I was too tired to strike him.

Usetabee Enters The Lexicon

I’ve been ill. It’s pointless to talk about it because no matter what, I’d get better. Some people have things from which they do not recover.

I’m getting older now. Old enough to report from time to time that I usetabee things.

I usetabee a musician. By that, I mean I did it in a substantial way, often,and made money from it. I guess I’m still a musician. I mean, I still own the things. But I was never any good, just fairly succesful as those things go, and the time for me to do it has passed. Almost.

I am required to play a couple of times a year. The dates are cemented on the calendar from years –or decades– past and must be met. And last weekend was such a date.

We play in midsummer at Lake Winnepesaukee in New Hampshire, in a little community called Far Echo Harbor. And it doesn’t matter if you’re sick or busy or an adult, or what, you go because a lot of people depend upon you to go.

I get the use of a house a few hundred feet from the lake for the whole week. Of course I don’t live in the world of a week off, so two days it is and then the spiders have it the other five. It was enough.

They plant us on a big deck with the benches removed, right on the sand, have an enormous barbecue right there, and then 250 people or so dance in the sand as the sun goes down, and boats from across the enormous lake tie up just outside the swimming ropes, and the people make their own fun. We are just their prop, and willing to give them what they want. They are the nicest people in the world.

My little boy, just four and very quiet, got up on the stage and sang into the microphone. My older boy, eleven, danced with teenage girls so achingly beautiful that men as old as me are not allowed to look directly at them. My wife sat in a beach chair and was beautiful and happy and… away from home for a day. Big, that.

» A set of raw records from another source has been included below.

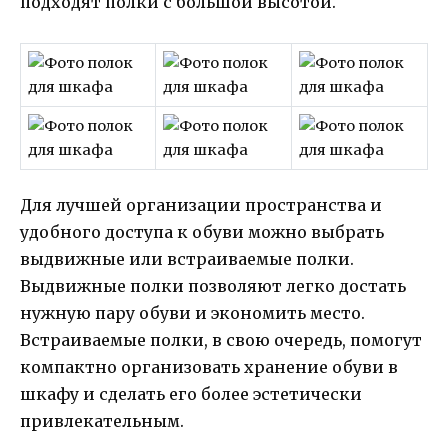
подходят полки с большой высотой.
Для лучшей организации пространства и
удобного доступа к обуви можно выбрать
выдвижные или встраиваемые полки.
Выдвижные полки позволяют легко достать
нужную пару обуви и экономить место.
Встраиваемые полки, в свою очередь, помогут
компактно организовать хранение обуви в
шкафу и сделать его более эстетически
привлекательным.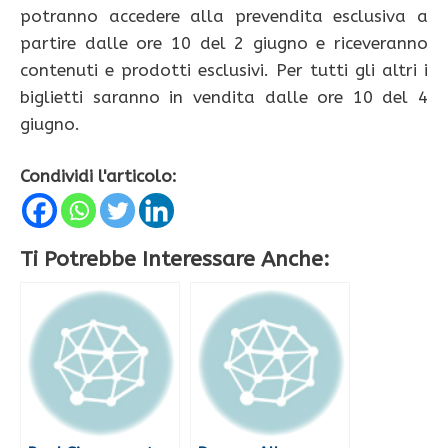
potranno accedere alla prevendita esclusiva a
partire dalle ore 10 del 2 giugno e riceveranno
contenuti e prodotti esclusivi. Per tutti gli altri i
biglietti saranno in vendita dalle ore 10 del 4
giugno.
Condividi l'articolo:
Ti Potrebbe Interessare Anche:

The guitarist’s son and his mates played, and they are better than us now. They were just children having an amusing go of it in front of their friends just a few short years ago. And then the old men got up and showed why they used to be something.

They all come up and thank me and shake my hand after. I don’t know why. It’s me that owes them something, for allowing me to put usetabee away for a day. I can never repay it. It has to be enough, to show up.

I Wanna Go To Las Vegas

Actually, I don’t. This person does. There isn’t room in the whole town for both of us. Besides, I’m self-employed, and that’s all the gambling any soul could ever need.

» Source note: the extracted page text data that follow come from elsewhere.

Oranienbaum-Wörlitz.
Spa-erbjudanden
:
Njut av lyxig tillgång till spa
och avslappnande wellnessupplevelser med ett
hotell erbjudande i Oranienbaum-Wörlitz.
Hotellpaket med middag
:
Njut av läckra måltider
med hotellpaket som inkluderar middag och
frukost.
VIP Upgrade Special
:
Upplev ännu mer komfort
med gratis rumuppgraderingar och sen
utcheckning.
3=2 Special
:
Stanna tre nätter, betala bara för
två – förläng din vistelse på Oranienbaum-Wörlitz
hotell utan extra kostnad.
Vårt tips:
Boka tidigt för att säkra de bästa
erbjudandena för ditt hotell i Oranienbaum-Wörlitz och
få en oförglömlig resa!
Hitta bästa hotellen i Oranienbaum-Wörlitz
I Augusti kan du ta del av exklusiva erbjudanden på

I offer this as a window into my soul; no offense, but this is exactly how I picture every commenter and author on every page on the internet until they prove otherwise.

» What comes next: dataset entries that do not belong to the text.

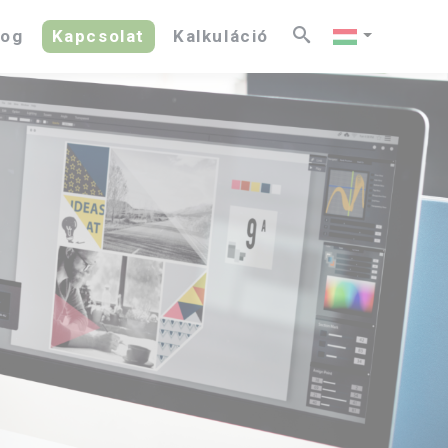
log
Kapcsolat
Kalkuláció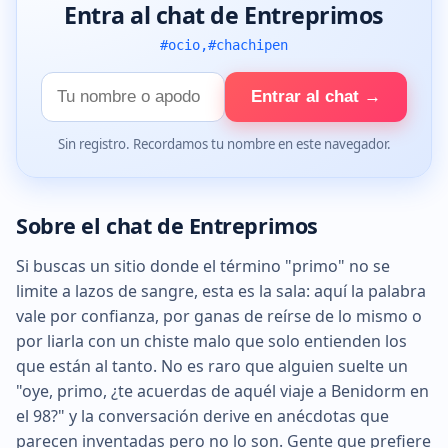
Entra al chat de Entreprimos
#ocio,#chachipen
Tu
Entrar al chat →
nombre
Sin registro. Recordamos tu nombre en este navegador.
Sobre el chat de Entreprimos
Si buscas un sitio donde el término "primo" no se
limite a lazos de sangre, esta es la sala: aquí la palabra
vale por confianza, por ganas de reírse de lo mismo o
por liarla con un chiste malo que solo entienden los
que están al tanto. No es raro que alguien suelte un
"oye, primo, ¿te acuerdas de aquél viaje a Benidorm en
el 98?" y la conversación derive en anécdotas que
parecen inventadas pero no lo son. Gente que prefiere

I don’t know what they pay policemen. It ain’t enough.

Unemployed Man’s House, Morgantown, West Virginia, During The Depression

(click the picture to enlarge)

At least he didn’t have to sit on IKEA furniture and look at concrete block walls and trod on nasty vinyl tile or tatty cheap plastic-feeling wall-to-wall carpeting, while looking at milky gray sunlight through a lexan window.

I know that man’s mind, I bet. Self-employed people wake up fired and go to bed unemployed every day. Some contagion put me right where he was for a moment: willing but unable to work. It is a terrible thing. Do not go there, children.